Work to be completed:
Because the pictures are not wanted, reproduce the rest of the records below exactly as they stand.

-*-

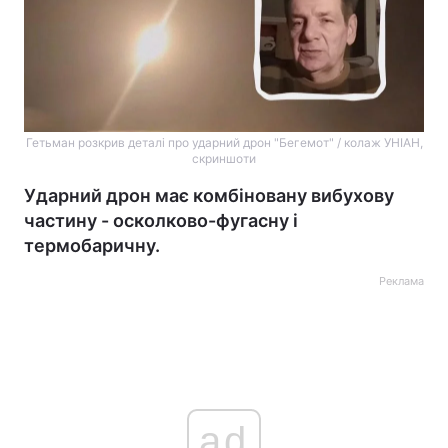
Гетьман розкрив деталі про ударний дрон "Бегемот" / колаж УНІАН,
скриншоти
Ударний дрон має комбіновану вибухову
частину - осколково-фугасну і
термобаричну.
Реклама
ad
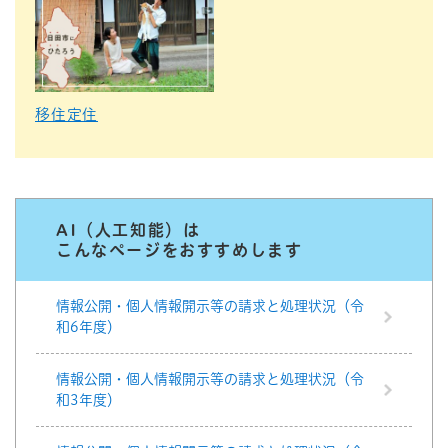
移住定住
AI（人工知能）は
こんなページをおすすめします
情報公開・個人情報開示等の請求と処理状況（令
和6年度）
情報公開・個人情報開示等の請求と処理状況（令
和3年度）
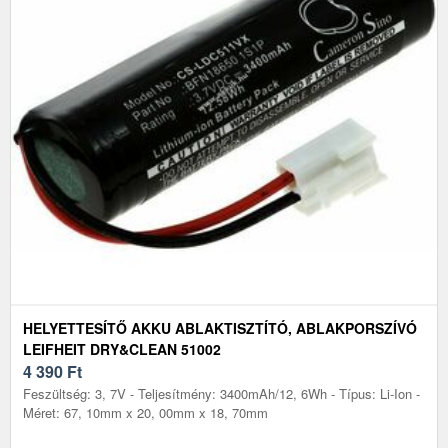
HELYETTESÍTŐ AKKU ABLAKTISZTÍTÓ, ABLAKPORSZÍVÓ
LEIFHEIT DRY&CLEAN 51002
4 390
Ft
Feszültség: 3, 7V - Teljesítmény: 3400mAh/12, 6Wh - Típus: Li-Ion -
Méret: 67, 10mm x 20, 00mm x 18, 70mm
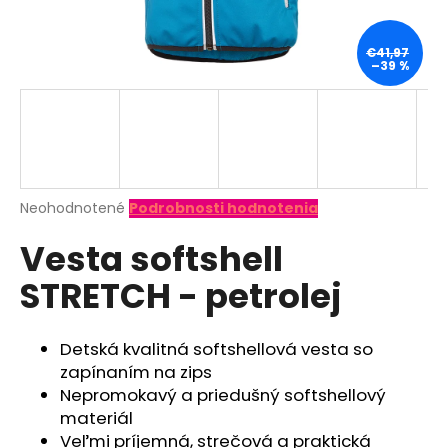
á
j
€41,97
–39 %
s
ť
?
Priemerné
Neohodnotené
Podrobnosti hodnotenia
hodnotenie
HĽADAŤ
Vesta softshell
produktu
je
STRETCH - petrolej
0,0
z
O
5
d
hviezdičiek.
Detská kvalitná softshellová vesta so
p
zapínaním na zips
o
Nepromokavý a priedušný softshellový
r
materiál
ú
Veľmi príjemná, strečová a praktická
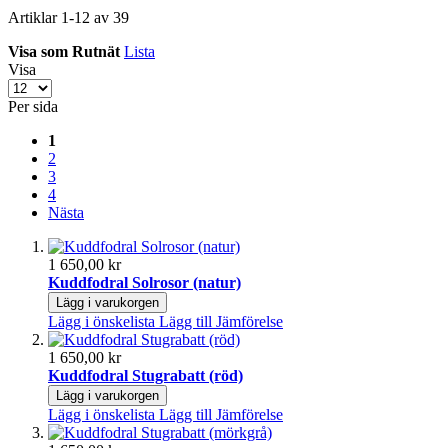
Artiklar
1
-
12
av
39
Visa som
Rutnät
Lista
Visa
Per sida
1
2
3
4
Nästa
1 650,00 kr
Kuddfodral Solrosor (natur)
Lägg i varukorgen
Lägg i önskelista
Lägg till Jämförelse
1 650,00 kr
Kuddfodral Stugrabatt (röd)
Lägg i varukorgen
Lägg i önskelista
Lägg till Jämförelse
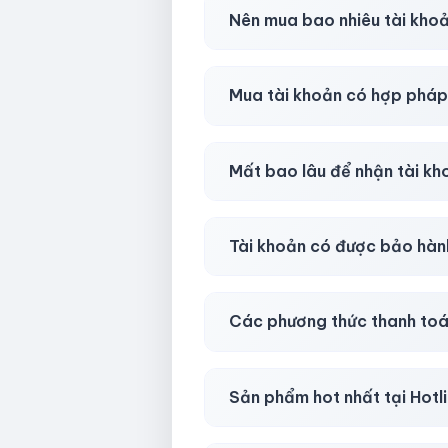
Trong
30 phút sau khi mua
, 
Nên mua bao nhiêu tài kho
Shop khuyên chuẩn bị thêm 
Mua tài khoản có hợp phá
Tùy nền tảng & mục đích. Chún
Mất bao lâu để nhận tài k
Gần như
ngay lập tức (5–60 
Tài khoản có được bảo hàn
Có, bảo hành
30 phút sau kh
Các phương thức thanh toá
Chuyển khoản ngân hàng, Momo
Sản phẩm hot nhất tại Hot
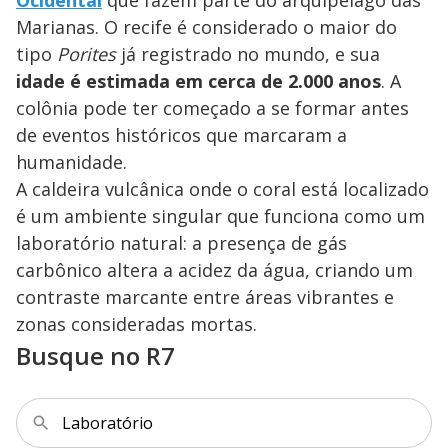
Ocidental
que fazem parte do arquipélago das
a
d
n
o
d
Marianas. O recife é considerado o maior do
s
o
s
tipo
Porites
já registrado no mundo, e sua
y
idade é estimada em cerca de 2.000 anos
. A
colônia pode ter começado a se formar antes
M
V
u
d
de eventos históricos que marcaram a
o
humanidade.
i
A caldeira vulcânica onde o coral está localizado
é um ambiente singular que funciona como um
laboratório natural: a presença de gás
d
carbônico altera a acidez da água, criando um
contraste marcante entre áreas vibrantes e
e
zonas consideradas mortas.
Busque no R7
o
Laboratório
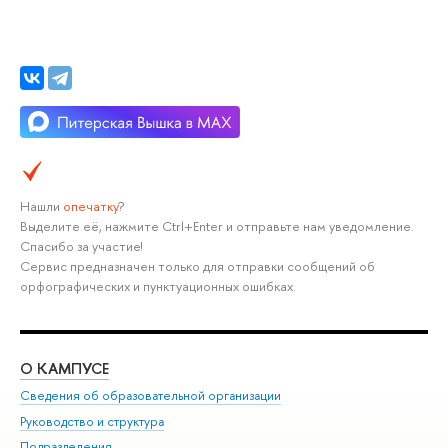
Нашли
опечатку
?
Выделите её, нажмите Ctrl+Enter и отправьте нам уведомление.
Спасибо за участие!
Сервис предназначен только для отправки сообщений об
орфографических и пунктуационных ошибках.
О КАМПУСЕ
ОБ
Сведения об образовательной организации
Мер
Руководство и структура
Мер
Подразделения
Дов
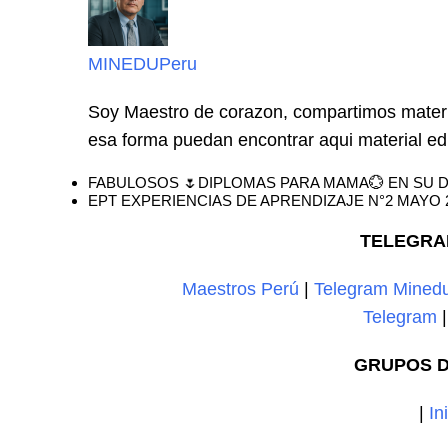
MINEDUPeru
Soy Maestro de corazon, compartimos materi
esa forma puedan encontrar aqui material edi
FABULOSOS 🌷DIPLOMAS PARA MAMA💮 EN SU D
EPT EXPERIENCIAS DE APRENDIZAJE N°2 MAYO
TELEGRA
Maestros Perú
|
Telegram Mined
Telegram
GRUPOS D
|
In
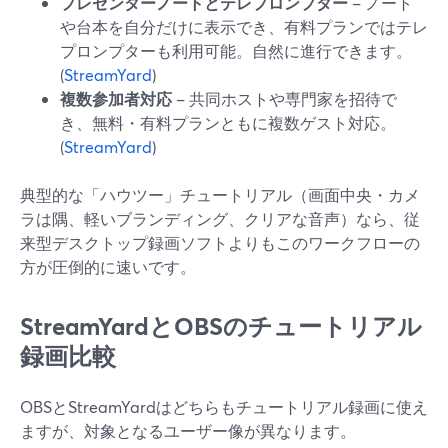
プレゼンターノートとテレプロンプター
– ノート
や台本を自分だけに表示でき、有料プランではテレ
プロンプターも利用可能。自然に進行できます。
(
StreamYard
)
複数参加者対応
– 共同ホストや専門家を招待で
き、無料・有料プランともに複数ゲスト対応。
(
StreamYard
)
典型的な「ハウツー」チュートリアル（画面中央・カメ
ラは隅、軽いブランディング、クリアな音声）なら、従
来型デスクトップ録画ソフトよりもこのワークフローの
方が圧倒的に速いです。
StreamYardとOBSのチュートリアル
録画比較
OBSとStreamYardはどちらもチュートリアル録画に使え
ますが、対象となるユーザー像が異なります。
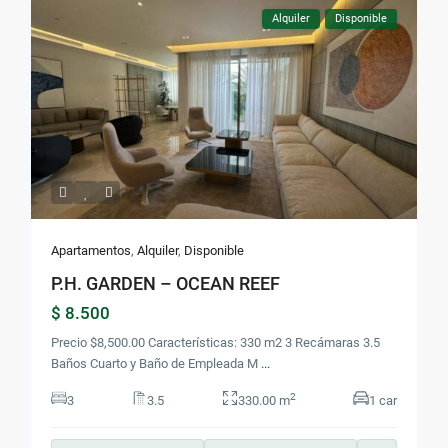
Alquiler
Disponible
Apartamentos
,
Alquiler
,
Disponible
P.H. GARDEN – OCEAN REEF
$ 8.500
Precio $8,500.00 Características: 330 m2 3 Recámaras 3.5
Baños Cuarto y Baño de Empleada M
...
2
3
3.5
330.00 m
1 car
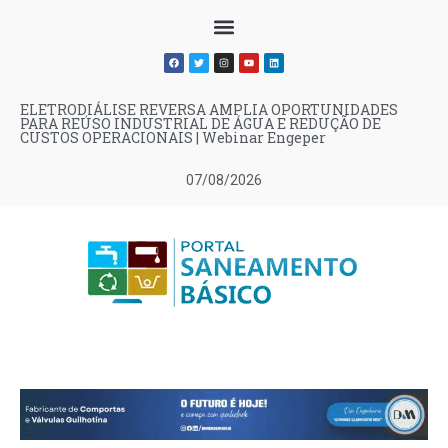
ELETRODIÁLISE REVERSA AMPLIA OPORTUNIDADES
PARA REÚSO INDUSTRIAL DE ÁGUA E REDUÇÃO DE
CUSTOS OPERACIONAIS | Webinar Engeper
07/08/2026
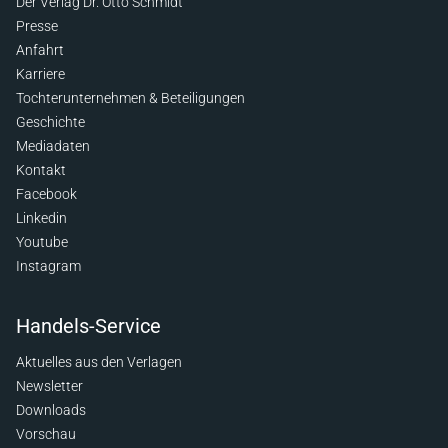
Der Verlag Dr. Otto Schmidt
Presse
Anfahrt
Karriere
Tochterunternehmen & Beteiligungen
Geschichte
Mediadaten
Kontakt
Facebook
Linkedin
Youtube
Instagram
Handels-Service
Aktuelles aus den Verlagen
Newsletter
Downloads
Vorschau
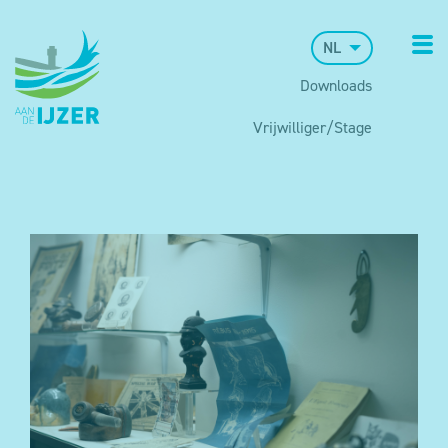
NL
Downloads
Vrijwilliger/Stage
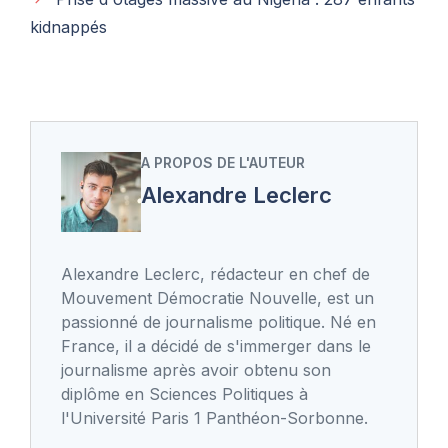
kidnappés
A PROPOS DE L'AUTEUR
Alexandre Leclerc
Alexandre Leclerc, rédacteur en chef de
Mouvement Démocratie Nouvelle, est un
passionné de journalisme politique. Né en
France, il a décidé de s'immerger dans le
journalisme après avoir obtenu son
diplôme en Sciences Politiques à
l'Université Paris 1 Panthéon-Sorbonne.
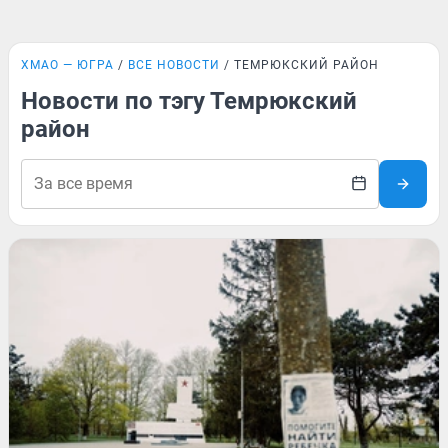
ХМАО — ЮГРА
ВСЕ НОВОСТИ
ТЕМРЮКСКИЙ РАЙОН
Новости по тэгу Темрюкский
район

-*-

Answer to this task:
Гетьман розкрив деталі про ударний дрон "Бегемот" / колаж УНІАН,
скриншоти
Ударний дрон має комбіновану вибухову
частину - осколково-фугасну і
термобаричну.
Реклама
ad
移住定住
AI（人工知能）は
こんなページをおすすめします
情報公開・個人情報開示等の請求と処理状況（令
和6年度）
情報公開・個人情報開示等の請求と処理状況（令
和3年度）
HELYETTESÍTŐ AKKU ABLAKTISZTÍTÓ, ABLAKPORSZÍVÓ
LEIFHEIT DRY&CLEAN 51002
4 390
Ft
Feszültség: 3, 7V - Teljesítmény: 3400mAh/12, 6Wh - Típus: Li-Ion -
Méret: 67, 10mm x 20, 00mm x 18, 70mm
á
j
€41,97
–39 %
s
ť
?
Priemerné
Neohodnotené
Podrobnosti hodnotenia
hodnotenie
HĽADAŤ
Vesta softshell
produktu
je
STRETCH - petrolej
0,0
z
O
5
d
hviezdičiek.
Detská kvalitná softshellová vesta so
p
zapínaním na zips
o
Nepromokavý a priedušný softshellový
r
materiál
ú
Veľmi príjemná, strečová a praktická
Artiklar
1
-
12
av
39
Visa som
Rutnät
Lista
Visa
Per sida
1
2
3
4
Nästa
1 650,00 kr
Kuddfodral Solrosor (natur)
Lägg i varukorgen
Lägg i önskelista
Lägg till Jämförelse
1 650,00 kr
Kuddfodral Stugrabatt (röd)
Lägg i varukorgen
Lägg i önskelista
Lägg till Jämförelse
Trong
30 phút sau khi mua
, 
Nên mua bao nhiêu tài kho
Shop khuyên chuẩn bị thêm 
Mua tài khoản có hợp phá
Tùy nền tảng & mục đích. Chún
Mất bao lâu để nhận tài k
Gần như
ngay lập tức (5–60 
Tài khoản có được bảo hàn
Có, bảo hành
30 phút sau kh
Các phương thức thanh toá
Chuyển khoản ngân hàng, Momo
Sản phẩm hot nhất tại Hot
Ocidental
que fazem parte do arquipélago das
a
d
n
o
d
Marianas. O recife é considerado o maior do
s
o
s
tipo
Porites
já registrado no mundo, e sua
y
idade é estimada em cerca de 2.000 anos
. A
colônia pode ter começado a se formar antes
M
V
u
d
de eventos históricos que marcaram a
o
humanidade.
i
A caldeira vulcânica onde o coral está localizado
é um ambiente singular que funciona como um
laboratório natural: a presença de gás
d
carbônico altera a acidez da água, criando um
contraste marcante entre áreas vibrantes e
e
zonas consideradas mortas.
Busque no R7
o
Laboratório
Нашли
опечатку
?
Выделите её, нажмите Ctrl+Enter и отправьте нам уведомление.
Спасибо за участие!
Сервис предназначен только для отправки сообщений об
орфографических и пунктуационных ошибках.
О КАМПУСЕ
ОБ
Сведения об образовательной организации
Мер
Руководство и структура
Мер
Подразделения
Дов
MINEDUPeru
Soy Maestro de corazon, compartimos materi
esa forma puedan encontrar aqui material edi
FABULOSOS 🌷DIPLOMAS PARA MAMA💮 EN SU D
EPT EXPERIENCIAS DE APRENDIZAJE N°2 MAYO
TELEGRA
Maestros Perú
|
Telegram Mined
Telegram
GRUPOS D
|
In
プレゼンターノートとテレプロンプター
– ノート
や台本を自分だけに表示でき、有料プランではテレ
プロンプターも利用可能。自然に進行できます。
(
StreamYard
)
複数参加者対応
– 共同ホストや専門家を招待で
き、無料・有料プランともに複数ゲスト対応。
(
StreamYard
)
典型的な「ハウツー」チュートリアル（画面中央・カメ
ラは隅、軽いブランディング、クリアな音声）なら、従
来型デスクトップ録画ソフトよりもこのワークフローの
方が圧倒的に速いです。
StreamYardとOBSのチュートリアル
録画比較
OBSとStreamYardはどちらもチュートリアル録画に使え
ますが、対象となるユーザー像が異なります。
Alquiler
Disponible
Apartamentos
,
Alquiler
,
Disponible
P.H. GARDEN – OCEAN REEF
$ 8.500
Precio $8,500.00 Características: 330 m2 3 Recámaras 3.5
Baños Cuarto y Baño de Empleada M
...
2
3
3.5
330.00 m
1 car
ELETRODIÁLISE REVERSA AMPLIA OPORTUNIDADES
PARA REÚSO INDUSTRIAL DE ÁGUA E REDUÇÃO DE
CUSTOS OPERACIONAIS | Webinar Engeper
07/08/2026
Der Verlag Dr. Otto Schmidt
Presse
Anfahrt
Karriere
Tochterunternehmen & Beteiligungen
Geschichte
Mediadaten
Kontakt
Facebook
Linkedin
Youtube
Instagram
Handels-Service
Aktuelles aus den Verlagen
Newsletter
Downloads
Vorschau
NL
Downloads
Vrijwilliger/Stage
kidnappés
A PROPOS DE L'AUTEUR
Alexandre Leclerc
Alexandre Leclerc, rédacteur en chef de
Mouvement Démocratie Nouvelle, est un
passionné de journalisme politique. Né en
France, il a décidé de s'immerger dans le
journalisme après avoir obtenu son
diplôme en Sciences Politiques à
l'Université Paris 1 Panthéon-Sorbonne.
ХМАО — ЮГРА
ВСЕ НОВОСТИ
ТЕМРЮКСКИЙ РАЙОН
Новости по тэгу Темрюкский
район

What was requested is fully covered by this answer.